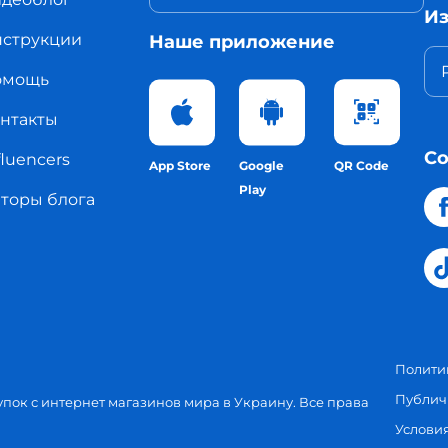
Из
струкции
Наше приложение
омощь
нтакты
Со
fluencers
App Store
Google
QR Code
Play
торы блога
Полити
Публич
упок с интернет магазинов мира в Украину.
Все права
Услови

...

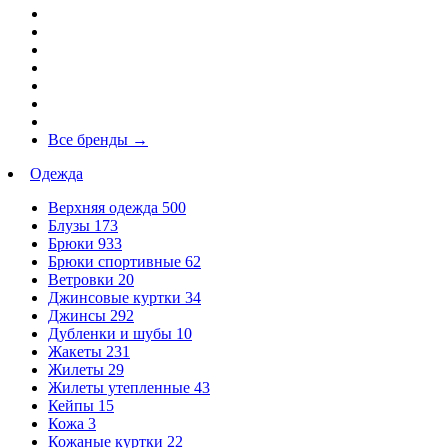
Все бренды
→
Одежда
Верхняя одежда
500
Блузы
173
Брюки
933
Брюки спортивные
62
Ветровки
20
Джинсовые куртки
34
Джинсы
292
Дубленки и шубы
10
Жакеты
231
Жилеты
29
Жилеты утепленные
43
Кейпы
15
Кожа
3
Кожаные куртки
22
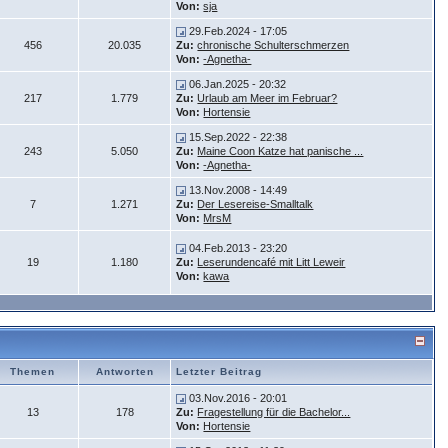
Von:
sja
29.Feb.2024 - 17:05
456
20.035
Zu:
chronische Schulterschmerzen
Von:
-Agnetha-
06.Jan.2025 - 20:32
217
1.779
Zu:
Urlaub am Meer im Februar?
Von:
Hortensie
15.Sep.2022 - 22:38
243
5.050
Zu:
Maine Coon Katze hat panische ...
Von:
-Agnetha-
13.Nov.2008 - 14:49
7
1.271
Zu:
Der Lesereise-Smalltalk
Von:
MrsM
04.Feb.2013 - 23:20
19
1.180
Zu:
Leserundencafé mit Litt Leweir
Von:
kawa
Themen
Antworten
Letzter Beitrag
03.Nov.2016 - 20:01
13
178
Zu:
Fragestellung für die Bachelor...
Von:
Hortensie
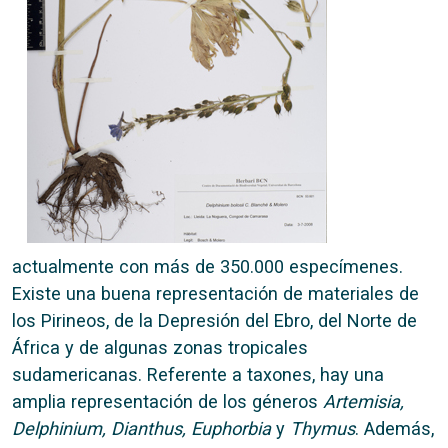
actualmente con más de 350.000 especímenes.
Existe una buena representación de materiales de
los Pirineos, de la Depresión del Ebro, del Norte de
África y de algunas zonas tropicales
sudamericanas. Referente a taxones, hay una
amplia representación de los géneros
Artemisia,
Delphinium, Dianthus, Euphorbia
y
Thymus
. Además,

==

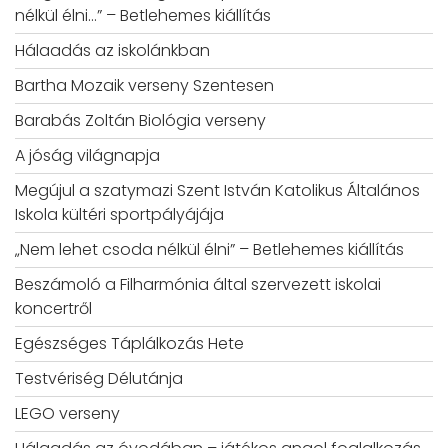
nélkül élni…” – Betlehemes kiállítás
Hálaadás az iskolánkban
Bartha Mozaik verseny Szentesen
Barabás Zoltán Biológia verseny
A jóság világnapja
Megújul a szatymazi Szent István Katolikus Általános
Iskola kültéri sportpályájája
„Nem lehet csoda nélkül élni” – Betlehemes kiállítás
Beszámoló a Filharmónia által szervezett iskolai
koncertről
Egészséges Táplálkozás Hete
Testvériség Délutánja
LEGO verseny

Assignment: For each line in the data that contains the string "verseny", give a copy of that line.

Output:
Bartha Mozaik verseny Szentesen
Barabás Zoltán Biológia verseny
LEGO verseny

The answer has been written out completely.